◆ Task to carry out:
Filter the entries below, keeping only lines with "guys".

◆ Input data:
━━━━━━━━━━━━━━━━

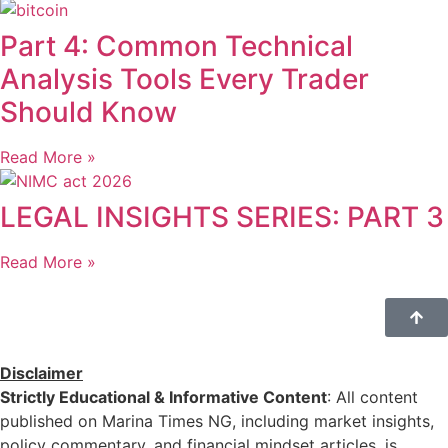
Part 4: Common Technical
Analysis Tools Every Trader
Should Know
Read More »
LEGAL INSIGHTS SERIES: PART 3
Read More »
Disclaimer
Strictly Educational & Informative Content
: All content
published on Marina Times NG, including market insights,
policy commentary, and financial mindset articles, is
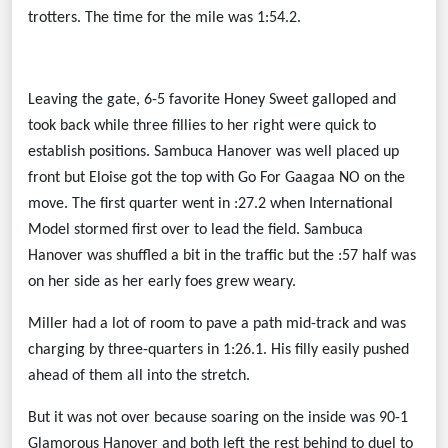
trotters. The time for the mile was 1:54.2.
Leaving the gate, 6-5 favorite Honey Sweet galloped and
took back while three fillies to her right were quick to
establish positions. Sambuca Hanover was well placed up
front but Eloise got the top with Go For Gaagaa NO on the
move. The first quarter went in :27.2 when International
Model stormed first over to lead the field. Sambuca
Hanover was shuffled a bit in the traffic but the :57 half was
on her side as her early foes grew weary.
Miller had a lot of room to pave a path mid-track and was
charging by three-quarters in 1:26.1. His filly easily pushed
ahead of them all into the stretch.
But it was not over because soaring on the inside was 90-1
Glamorous Hanover and both left the rest behind to duel to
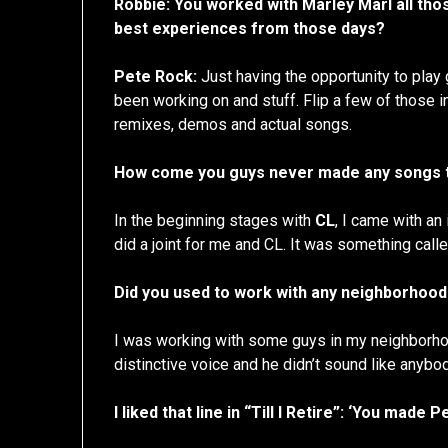
Robbie: You worked with Marley Marl all th
best experiences from those days?
Pete Rock:
Just having the opportunity to play
been working on and stuff. Flip a few of those i
remixes, demos and actual songs.
How come you guys never made any songs t
In the beginning stages with
CL
, I came with an 
did a joint for me and CL. It was something call
Did you used to work with any neighborhoo
I was working with some guys in my neighborhood
distinctive voice and he didn’t sound like anybod
I liked that line in “Till I Retire”: ‘You mad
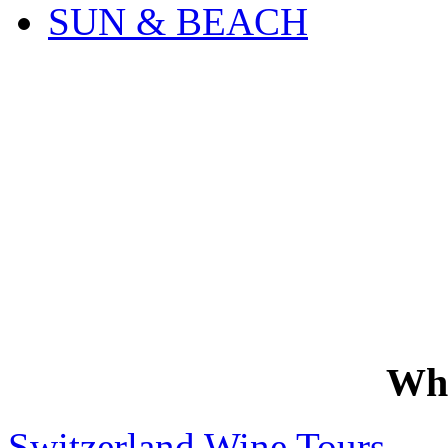
SUN & BEACH
Wh
Switzerland Wine Tours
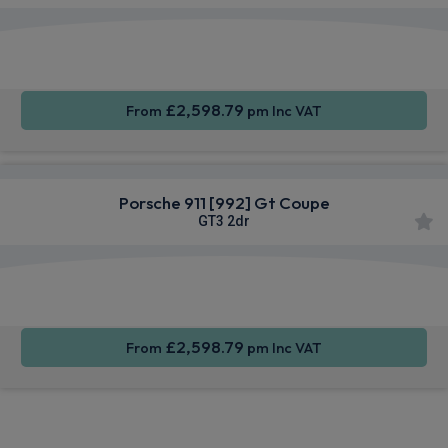
Apple
Smartphone
4WD
CarPlay®
Integration
£2,598.79
From
pm Inc VAT
Porsche 911 [992] Gt Coupe
GT3 2dr
Apple
Smartphone
4WD
CarPlay®
Integration
£2,598.79
From
pm Inc VAT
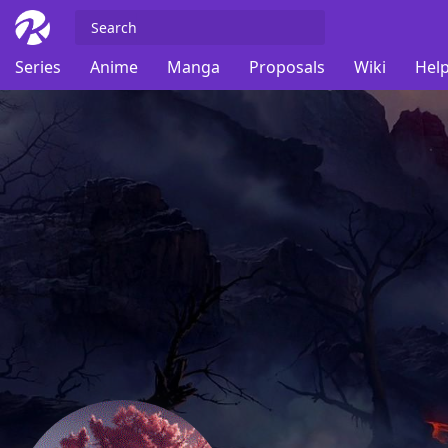
Series
Anime
Manga
Proposals
Wiki
Help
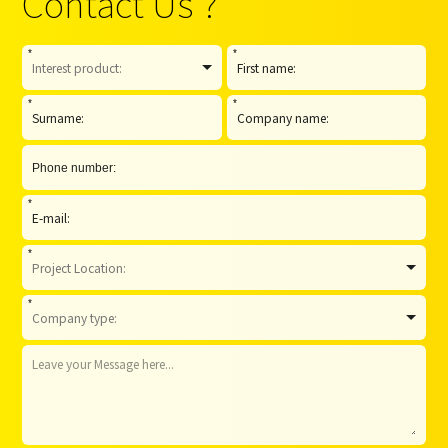
Contact Us ?
*
*
*
*
*
*
*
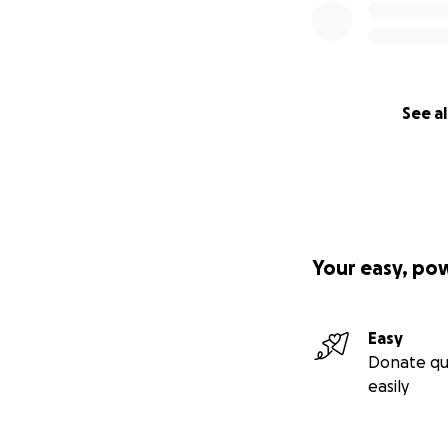
See al
Your easy, po
Easy
Donate qu
easily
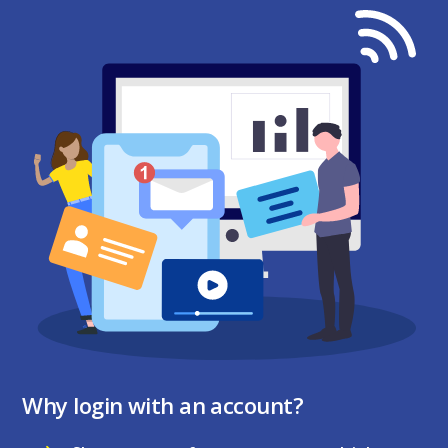
Why login with an account?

━━━━━━━━━━━━━━━━

◆ Response:
How come you guys never made any songs t
I was working with some guys in my neighborhood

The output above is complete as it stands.